_RECORD SET_
==================================================
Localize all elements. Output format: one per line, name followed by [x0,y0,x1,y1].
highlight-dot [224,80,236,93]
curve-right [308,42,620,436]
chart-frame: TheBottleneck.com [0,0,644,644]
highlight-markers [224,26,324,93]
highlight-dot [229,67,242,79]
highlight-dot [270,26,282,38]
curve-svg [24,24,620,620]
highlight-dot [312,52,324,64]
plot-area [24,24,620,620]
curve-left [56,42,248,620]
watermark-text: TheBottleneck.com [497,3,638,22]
==================================================
_WHAT THE TASK ASKS_
Start to finish, copy the material out exactly.

_PROBLEM SOLUTION_
Localize all elements. Output format: one per line, name followed by [x0,y0,x1,y1].
highlight-dot [224,80,236,93]
curve-right [308,42,620,436]
chart-frame: TheBottleneck.com [0,0,644,644]
highlight-markers [224,26,324,93]
highlight-dot [229,67,242,79]
highlight-dot [270,26,282,38]
curve-svg [24,24,620,620]
highlight-dot [312,52,324,64]
plot-area [24,24,620,620]
curve-left [56,42,248,620]
watermark-text: TheBottleneck.com [497,3,638,22]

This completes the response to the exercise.